Resistance training, also known as strength training or weight lifting, involves the use of weights, resistance bands, or body weight to challenge the muscles and improve strength. It is a popular form of exercise that is often associated with muscle building and athletic performance, but recent research suggests that it may also be linked to a lower risk of mortality in various populations.
One study found that men who participated in resistance training had a significantly lower risk of cardiovascular disease and all-cause mortality. Another study found that women who engaged in resistance training had a lower risk of all-cause mortality. While the exact mechanisms by which resistance training may reduce the risk of mortality are not fully understood, it is thought to improve cardiovascular health by increasing insulin sensitivity, reducing blood pressure, and improving cholesterol levels. It may also have positive effects on bone density, body composition, and mental health.

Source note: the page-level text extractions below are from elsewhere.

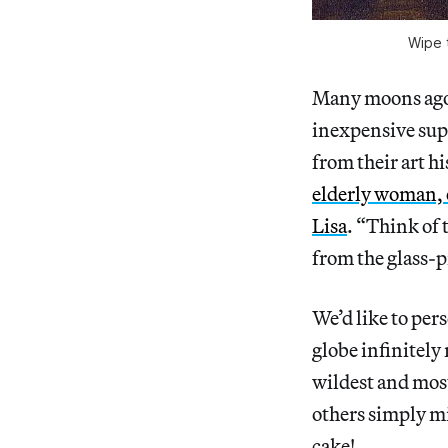
Wipe t
Many moons ago
inexpensive sup
from their art h
elderly woman, 
Lisa
. “Think of
from the glass-p
We’d like to per
globe infinitely 
wildest and mos
others simply m
cake!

The optimal amount of resistance training for reducing the risk of death and certain diseases is not yet known, but it is generally recommended to participate in 1-2 sessions per week, or the equivalent of 60-120 minutes per week. Higher amounts of resistance training, around 130-140 minutes per week, may increase the risk of death from all causes, cardiovascular diseases, and some types of cancer, although more research is needed to confirm this. Regardless, incorporating resistance training into a regular exercise routine may have important benefits for overall health and longevity.
Resistance training is an excellent way to improve your overall health and reduce your risk of death. It can help boost physical and cognitive function, increase cancer survival rates, and improve your metabolic health. However, some people may be hesitant to incorporate resistance training into their fitness routine due to concerns about the risk of injury or access to gym facilities. But don’t let that stop you! Research has shown that resistance training with light to moderate weights or using your own body weight as resistance can be just as effective in providing health benefits as lifting heavy weights. Future studies should explore the optimal amount and intensity of resistance training, with or without aerobic exercise, for achieving maximum health benefits and reducing mortality risk. So don’t be afraid to give resistance training a try – it could make a big difference in your overall health and well-being.